Management review

Risk management

Vetropack’s risk management framework identifies and evaluates the material risks for the Group and develops strategic risk mitigation measures. Risks are classified as strategic, operational, financial and organisational, with sustainability risks integrated into these categories.

Identifying and assessing risks

In order to identify the risks that are relevant for the Vetropack Group, we adopt a standardised approach that has undergone multiple internal validations.

As the baseline for determining our risks, we analyse megatrends that could impact our business model. Our analysis takes account of megatrends such as: Industry 4.0 developments including digitalisation and artificial intelligence, cyber crime, geopolitical conflicts, country-specific financial challenges, the shortage of skilled staff, global climate targets, our industry's commitment to climate protection and environmental legislation.

We assign our risks to these categories:

  • Strategic risks
  • Operational risks
  • Financial risks
  • Organisational risks

For some years now, we have integrated ESG risks – and especially climate-related risks (see: E1 Climate change) – into the risk categories listed above.

Taking the Risk Manager’s preliminary work as the basis, the Management Board updates our risk matrix each year and goes on to define strategies and measures to reduce risks. We assess material risks according to their financial impact and likelihood of occurrence, and we assign them to three risk levels. We set a specific risk level as our target for each of the identified risks. Our Board of Directors then reviews and approves the risk matrix and the measures.

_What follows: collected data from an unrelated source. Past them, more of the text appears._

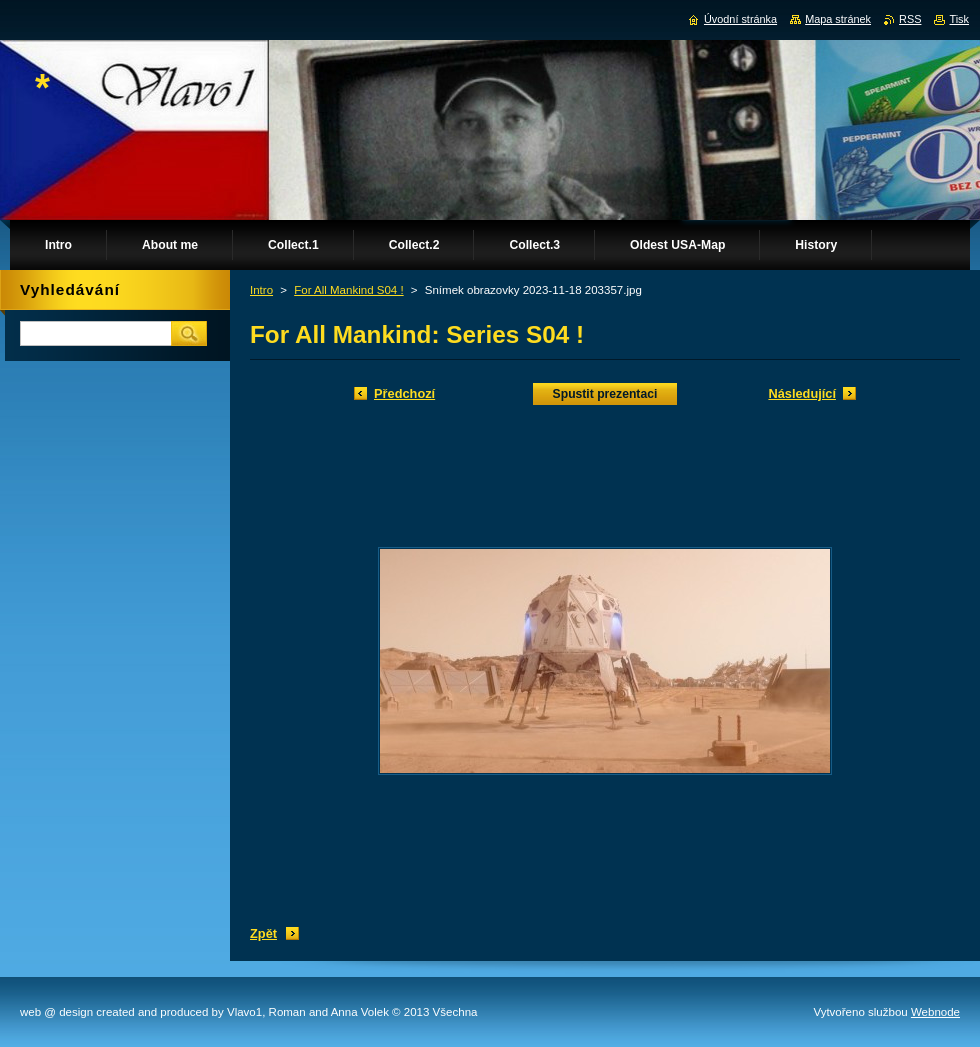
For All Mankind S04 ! (348, 290)
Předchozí (404, 393)
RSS (910, 19)
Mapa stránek (838, 19)
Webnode (935, 1012)
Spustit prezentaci (605, 394)
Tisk (959, 19)
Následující (802, 393)
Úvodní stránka (740, 19)
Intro (261, 290)
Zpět (263, 933)
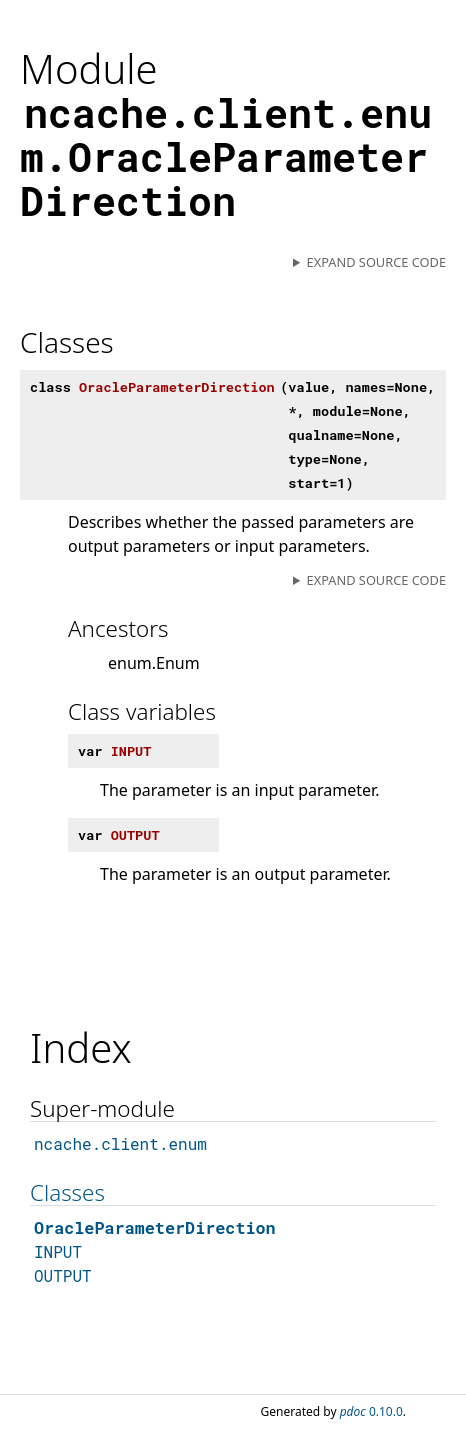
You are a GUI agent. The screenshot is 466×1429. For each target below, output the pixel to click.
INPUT (58, 1251)
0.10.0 (371, 1411)
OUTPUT (63, 1275)
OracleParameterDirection (155, 1227)
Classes (67, 1192)
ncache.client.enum (120, 1143)
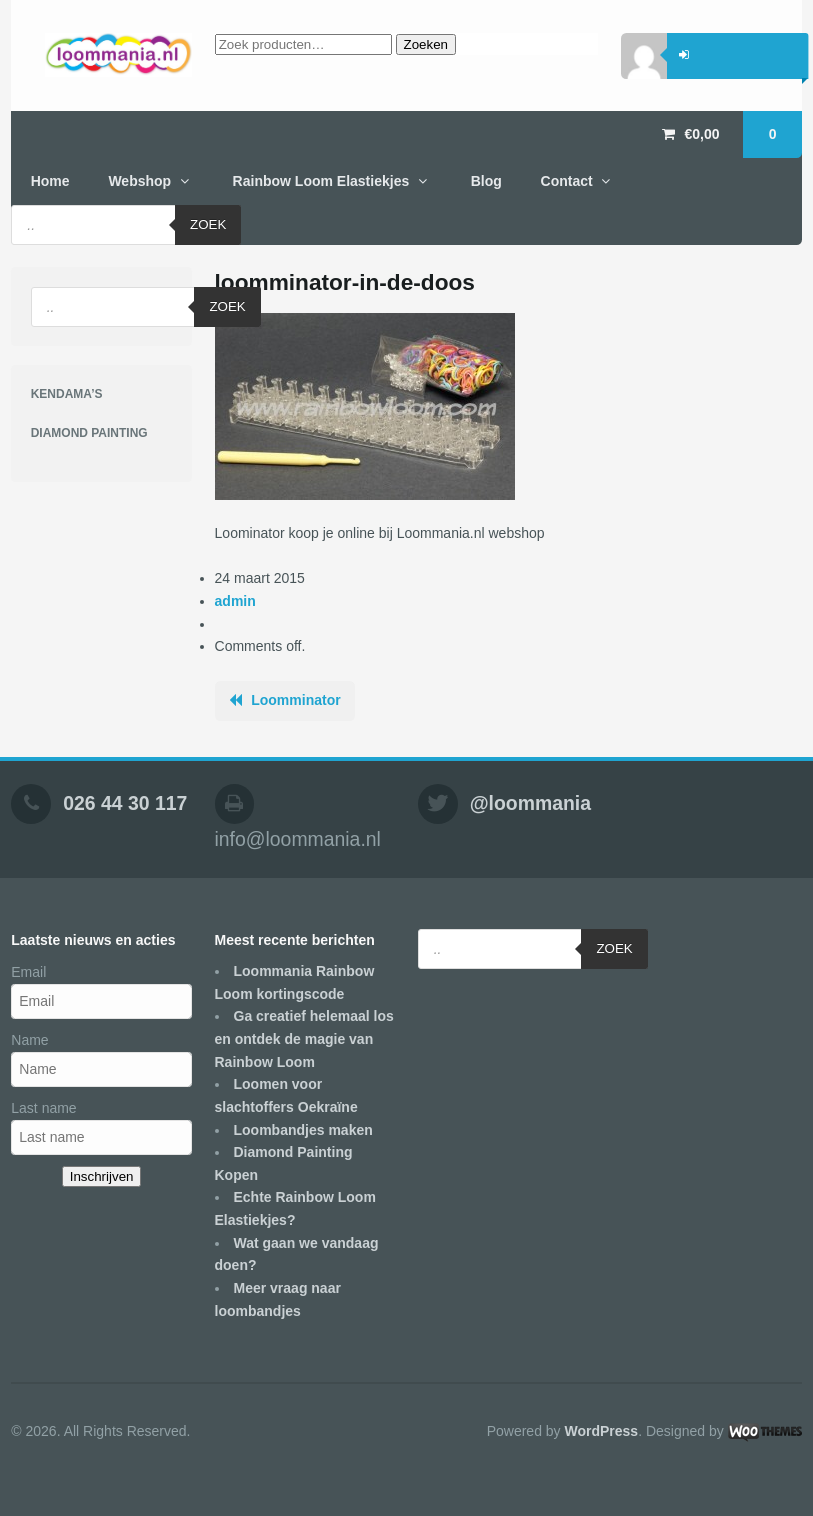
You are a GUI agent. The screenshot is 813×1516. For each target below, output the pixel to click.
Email (28, 972)
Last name (43, 1108)
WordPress (601, 1431)
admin (235, 601)
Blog (486, 181)
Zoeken (426, 44)
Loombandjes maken (303, 1130)
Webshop (139, 181)
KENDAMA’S (67, 394)
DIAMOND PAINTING (89, 433)
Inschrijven (102, 1176)
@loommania (530, 803)
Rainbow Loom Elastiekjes (321, 181)
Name (29, 1040)
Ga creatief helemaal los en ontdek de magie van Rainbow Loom (304, 1038)
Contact (567, 181)
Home (50, 181)
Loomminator (295, 700)
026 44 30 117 (125, 803)
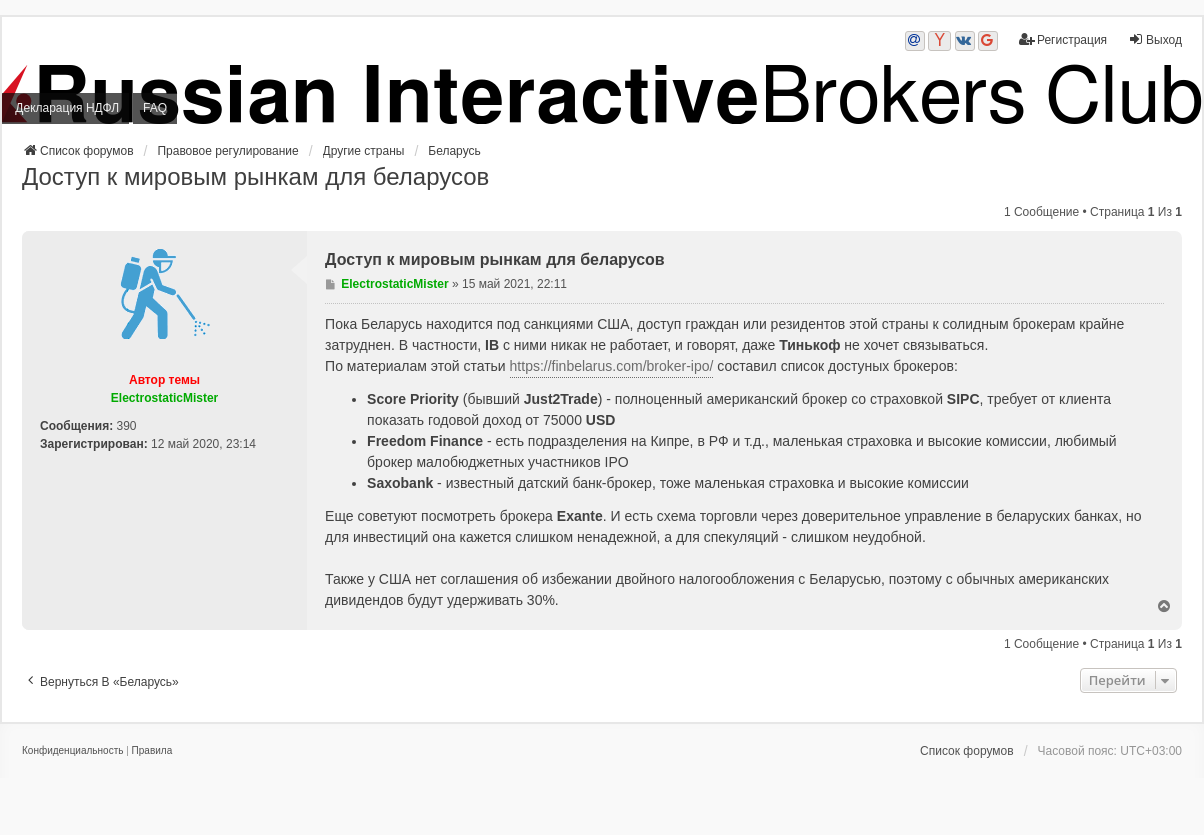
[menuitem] (72, 751)
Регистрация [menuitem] (1063, 39)
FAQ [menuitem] (155, 108)
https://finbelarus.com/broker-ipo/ (612, 366)
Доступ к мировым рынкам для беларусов (255, 176)
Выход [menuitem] (1155, 39)
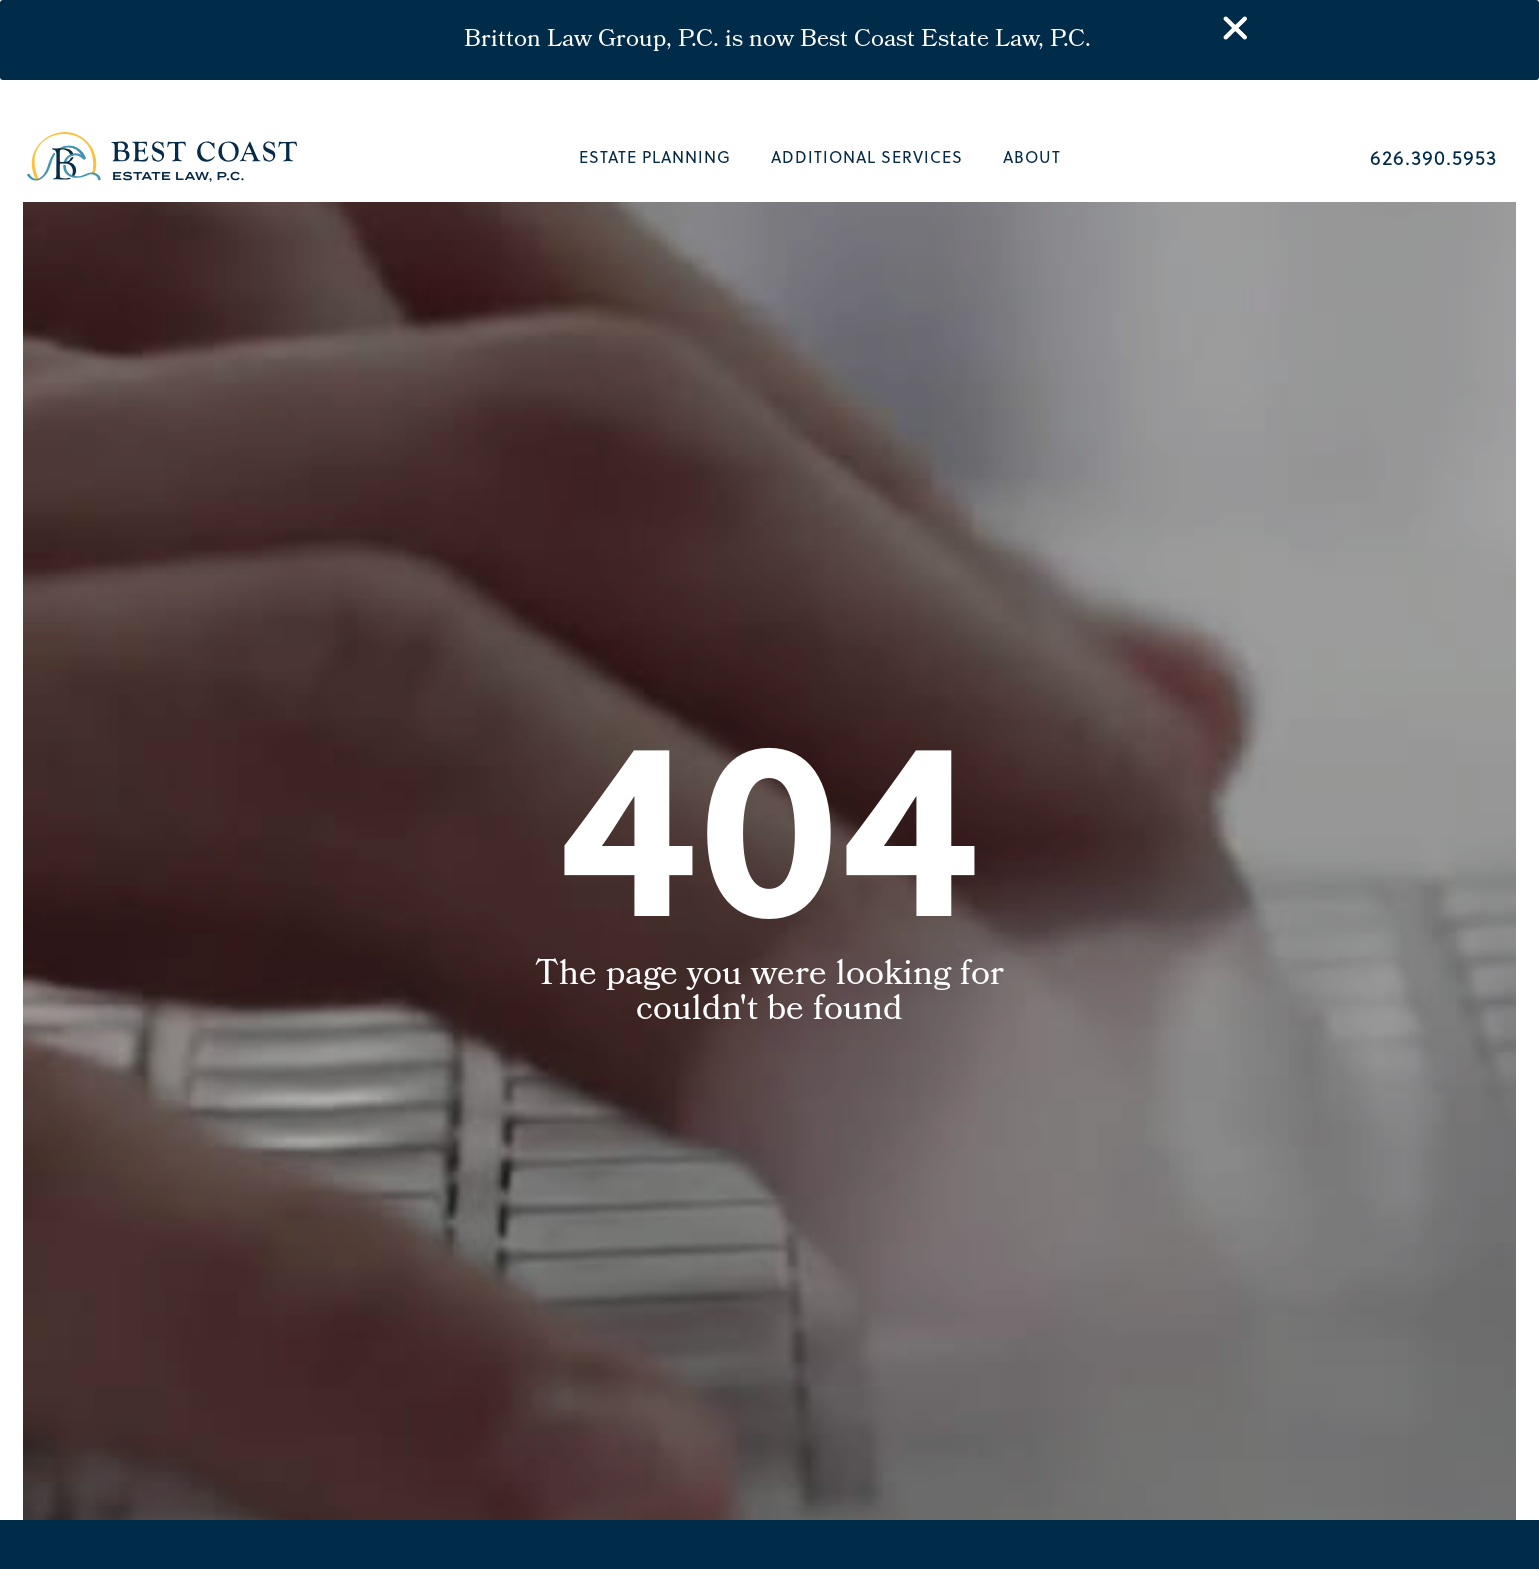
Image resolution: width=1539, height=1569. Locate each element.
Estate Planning (655, 156)
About (1032, 156)
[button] (1502, 1532)
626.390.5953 (1433, 156)
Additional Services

The risks are assessed annually to determine their materiality, and the topics are redefined as necessary. Risks deemed to have insufficient relevance are removed from the risk matrix, while new risks identified as being material for the company are added to the risk matrix.

Material risks

The material risks for Vetropack in the reporting year are listed below:

Cyber risks/cyber attacks

Cyber attacks constitute a considerable strategic risk, given the large numbers of digitalised processes in the company and the dependence of value chains on IT systems and applications. Sensitive company data could also be impacted by such attacks. To counter these risks, we regularly assess the threats to which our networks are exposed and we maintain effective protection and monitoring systems. Our employees also receive ongoing training on dealing with cyber risks.

Compliance risks

Increasing compliance requirements present a growing challenge for companies that operate internationally. Particular challenges arise here in respect of antitrust law, prevention of corruption, data privacy/protection, and export control. To minimise the resultant risks, we maintain strict compliance programmes that include constant monitoring of the relevant regulations and work processes, together with continuous training of our employees on relevant compliance topics (G1 Business conduct).

Geopolitical risks

Local and global geopolitical conflicts as well as risks related to war (Ukraine and the Republic of Moldova) threaten global supply chains and impact energy prices. One or more such conflicts may trigger increases in the prices of oil and natural gas, in particular; this could confront the glass packaging industry with higher operating costs, causing it to lose its competitive edge over other types of packaging. We are responding to these developments with various programmes to boost energy efficiency and decarbonise our plants and production processes, and also by maximising the utilisation of used glass in our production. This approach, moreover, is consistent with our Climate mitigation efforts.

Risks relating to strategic partnerships

Strategic partnerships constitute the backbone of our value chain and our sales processes. To protect these partnerships, we continuously maintain and update our supplier and customer portfolios, and we diversify them insofar as this is possible and economically viable. This approach is consistent with our activities to promote innovation and to increase customer satisfaction.

Product risks

Faulty materials or processes in the value chain can lead to quality defects in our end products. If defective products reach the market, consumers may be put at risk. In such a case, our customers could be forced to recall the products concerned. For this reason, we maintain complex and certified quality management systems, and we continuously implement comprehensive quality controls (S4 Consumers and end-users).

Climate-related risks

Climate-related transition risks and physical risks have been added to the risk matrix as new elements in 2024. Climate-related risks result from new compliance obligations, customers’ requirements, and rising raw material prices. We are addressing these risks with our transition plan and the decarbonisation roadmap so as to achieve the defined climate targets. We continuously monitor regulatory requirements, and implement them promptly where necessary. We analyse physical risks such as flooding, heat or limited water availability on an individual basis for each location. If necessary, we define short, medium and long-term measures. More about this topic can be found in our Climate reporting, which treats the transition risks and physical risks in detail.